Retrosynthetic analysis: Perhaps the most valuable synthesis planning strategy in a chemist’s toolbox
Retrosynthetic analysis is the art of methodically working back from complex molecules to identify smaller and more readily available starting structures. Formalized and popularized as a problem-solving strategy by the American Nobel prize-winning chemist E. J. Corey in the late 1960s, retrosynthesis involves the application of chemical reaction rules to deconstruct target structures into precursors, and then assessing the availability and suitability of potential reactants.
But just like recreating a delicious restaurant meal that you’ve never cooked before, there are often many steps involved and many decisions to make. The broad range of chemical transformations at chemists’ disposal can present a tsunami of potential retrosynthetic pathways to a given target compound. Some routes identified by retrosynthetic means will be more practical, efficient and cost-effective than others. What’s more, the greater the target’s structural complexity, the more steps are required to work back to suitable starting materials. And with every step generating perhaps dozens of potential precursors, each with retrosynthetic pathways of their own, you soon have more options than the human brain can meaningfully process. In short, exhaustive retrosynthetic analysis can be challenging – even for the most experienced chemists.
Computational retrosynthetic analysis: A more efficient approach to creative synthesis design
Beginning in the late 60s, pioneering work by Corey and his collaborators laid the foundations of computational retrosynthetic analysis, to provide assistance to brain-only powered retrosynthesis efforts, by applying the same fundamental principles but with the added speed and efficiency offered by computer algorithms. Although the computer hardware and chemistry data available in those early days was puny by today’s standards, the fundamental approach was spot on and truly laid the foundations in the field. Ongoing advances in computing power and the big data revolution mean that today’s digital retrosynthesis tools have elevated this approach to a whole new level where the basic tools are supported by high-quality, comprehensive databases and rule-based algorithms to truly unlock the power of this technique.
One of the biggest advantages of computational retrosynthetic analysis over manual efforts is the way in which digital search tools can draw on a wealth of published knowledge of reactions and reagents. An experienced chemist may know a great many chemical transformations – but it’s unlikely they’ll know every possible reaction that could be used to synthesize a given molecule, whether it is known or unknown.

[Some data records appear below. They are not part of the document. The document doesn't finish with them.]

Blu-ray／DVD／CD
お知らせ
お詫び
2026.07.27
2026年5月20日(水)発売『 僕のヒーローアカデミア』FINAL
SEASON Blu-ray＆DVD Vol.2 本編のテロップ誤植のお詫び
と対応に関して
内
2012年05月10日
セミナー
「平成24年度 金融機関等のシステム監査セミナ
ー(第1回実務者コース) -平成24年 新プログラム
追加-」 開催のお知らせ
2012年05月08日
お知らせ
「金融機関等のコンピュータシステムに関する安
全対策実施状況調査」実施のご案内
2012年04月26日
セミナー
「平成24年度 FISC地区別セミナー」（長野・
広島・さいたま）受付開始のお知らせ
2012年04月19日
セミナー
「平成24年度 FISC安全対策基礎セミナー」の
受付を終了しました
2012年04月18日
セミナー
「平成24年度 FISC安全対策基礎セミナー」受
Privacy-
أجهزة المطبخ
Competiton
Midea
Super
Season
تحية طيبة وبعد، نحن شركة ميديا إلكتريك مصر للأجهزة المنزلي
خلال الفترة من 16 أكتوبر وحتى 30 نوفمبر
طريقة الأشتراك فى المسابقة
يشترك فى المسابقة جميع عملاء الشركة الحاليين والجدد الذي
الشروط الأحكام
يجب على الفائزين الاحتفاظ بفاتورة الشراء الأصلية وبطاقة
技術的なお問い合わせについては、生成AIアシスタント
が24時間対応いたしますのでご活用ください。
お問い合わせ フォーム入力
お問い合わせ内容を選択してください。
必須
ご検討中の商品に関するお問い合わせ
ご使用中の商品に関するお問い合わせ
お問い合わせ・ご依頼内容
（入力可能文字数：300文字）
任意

Computational approaches, on the other hand, can make decisions based on evidence for most reactions that have ever been published, enabling a comprehensive analysis of the vast majority of possible synthetic pathways using information on the cost of materials, number of steps, atom efficiencies, and other factors. As computational approaches are based on hard data and predictive algorithms, they allow chemists to very quickly and confidently identify the best routes to a specific target, reducing trial and error and eliminating associated bottle necks. If the basic scientific content used by a computational retrosynthesis tool is regularly updated, an added bonus is that this ensures that the newest and often most effective chemistries are considered in any search.
These features also give chemists the freedom to identify more creative pathways that lie beyond the limitations of their own knowledge base or synthetic repertoire. Because of the complete lack of bias, the sophisticated algorithms built into modern computational retrosynthesis tools will often predict potential reaction steps for the chemists which are completely outside their range of expertise. Having readily-available access to this information can often form a source of inspiration, resulting in more of those ‘eureka’ moments that can overcome even the most vexing of challenges. By fostering faster innovation, computational retrosynthesis systems are already accelerating the development of new products using more efficient and effective chemistries.

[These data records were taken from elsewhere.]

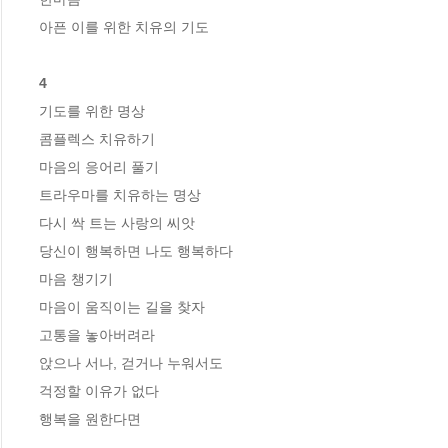
아픈 이를 위한 치유의 기도

4
기도를 위한 명상

콤플렉스 치유하기

마음의 응어리 풀기

트라우마를 치유하는 명상

다시 싹 트는 사랑의 씨앗

당신이 행복하면 나도 행복하다

마음 챙기기

마음이 움직이는 길을 찾자

고통을 놓아버려라

앉으나 서나, 걷거나 누워서도

걱정할 이유가 없다

행복을 원한다면
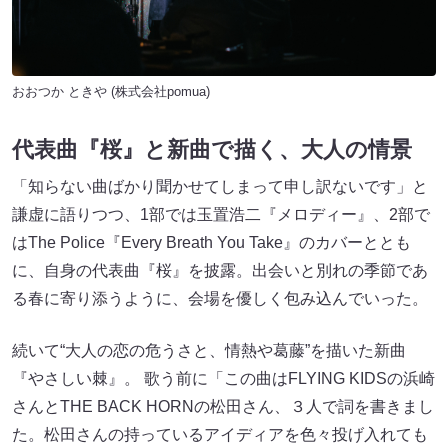
おおつか ときや (株式会社pomua)
代表曲『桜』と新曲で描く、大人の情景
「知らない曲ばかり聞かせてしまって申し訳ないです」と
謙虚に語りつつ、1部では玉置浩二『メロディー』、2部で
はThe Police『Every Breath You Take』のカバーととも
に、自身の代表曲『桜』を披露。出会いと別れの季節であ
る春に寄り添うように、会場を優しく包み込んでいった。
続いて“大人の恋の危うさと、情熱や葛藤”を描いた新曲
『やさしい棘』。 歌う前に「この曲はFLYING KIDSの浜崎
さんとTHE BACK HORNの松田さん、３人で詞を書きまし
た。松田さんの持っているアイディアを色々投げ入れても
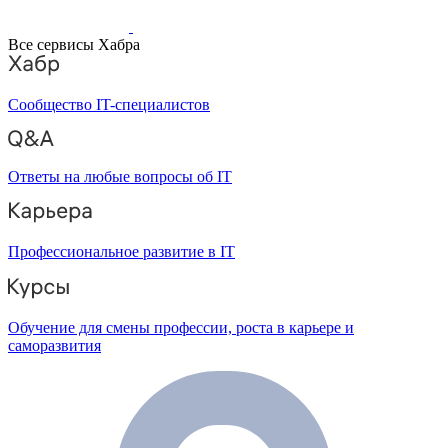
Все сервисы Хабра
Сообщество IT-специалистов
Ответы на любые вопросы об IT
Профессиональное развитие в IT
Обучение для смены профессии, роста в карьере и
саморазвития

The digital revolution is expanding the capabilities of computational retrosynthetic analysis
Computational retrosynthetic analysis has also changed the way in which chemists optimize synthesis schemes for efficiency and cost, by drawing on a wide range of published data, including properties such as reaction yields and material pricing information. For example, modern computational approaches can take reaction yield data published in journals and databases and aggregate this information to show reported values for known transformations and even provide estimates for hypothetical transformations. Thanks to the improvements in functionality and ease of use, chemists can prioritize specific synthetic routes with the most favorable characteristics.
A goal of many retrosynthetic analyses is to optimize syntheses based on cost – a key consideration when developing economically-sensitive products such as off-patent generic drugs. Some computational retrosynthesis tools can even utilize chemical pricing catalogs from suppliers all over the world, allowing researchers to design synthesis pathways based on up-to-date information on costs of reactants, catalysts, solvents and other materials. While it is difficult to compute the actual purchase cost without knowledge of the chemist’s specific supplier relationships, etc., the estimates provide a useful indication of relative prices for alternative starting materials. These advances are helping researchers make more informed decisions faster, accelerating productivity and improving confidence in R&D.
Simplifying the challenge of chemical synthesis
Computational retrosynthetic analysis has the potential to transform how chemists design and optimize synthesis schemes, helping them quickly refine an inordinate number of potential pathways to the most effective solutions. What’s more, ongoing advances in computing power and access to comprehensive collections of scientific content are empowering scientists to make better informed decisions using the most effective chemistries. But it must be emphasized that although computational retrosynthetic analysis is a powerful tool in its own right, it is the combination of this tool with the chemist’s knowledge and intuition that will provide the best pathway towards productive, efficient and confident work at the bench.
While there is much work to be done before we can approach the planning skills of the best synthetic chemists, who regularly use their vast knowledge and experience to quickly pinpoint good routes without having to consider all possible routes, the way ahead is well charted and I have no doubt that we will see continued and significant advances in this exciting realm of cheminformatics in the very near future.